[[ LISTED RECORDS, beginning ]]

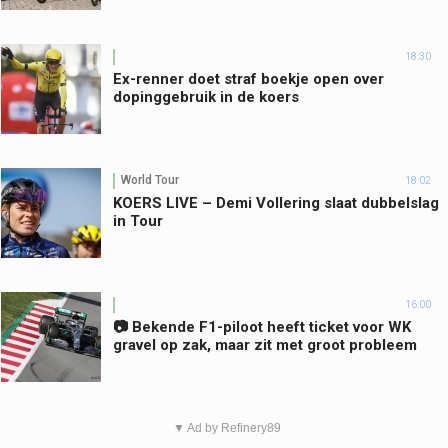
18:30
Ex-renner doet straf boekje open over
dopinggebruik in de koers
World Tour
18:02
KOERS LIVE – Demi Vollering slaat dubbelslag
in Tour
16:00
📷 Bekende F1-piloot heeft ticket voor WK
gravel op zak, maar zit met groot probleem
▼ Ad by Refinery89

[[ LISTED RECORDS, end ]]

PROBLEM REQUIREMENTS: Leaving all pictures aside, quote each record exactly.

EXERCISE RESPONSE:
18:30
Ex-renner doet straf boekje open over
dopinggebruik in de koers
World Tour
18:02
KOERS LIVE – Demi Vollering slaat dubbelslag
in Tour
16:00
📷 Bekende F1-piloot heeft ticket voor WK
gravel op zak, maar zit met groot probleem
▼ Ad by Refinery89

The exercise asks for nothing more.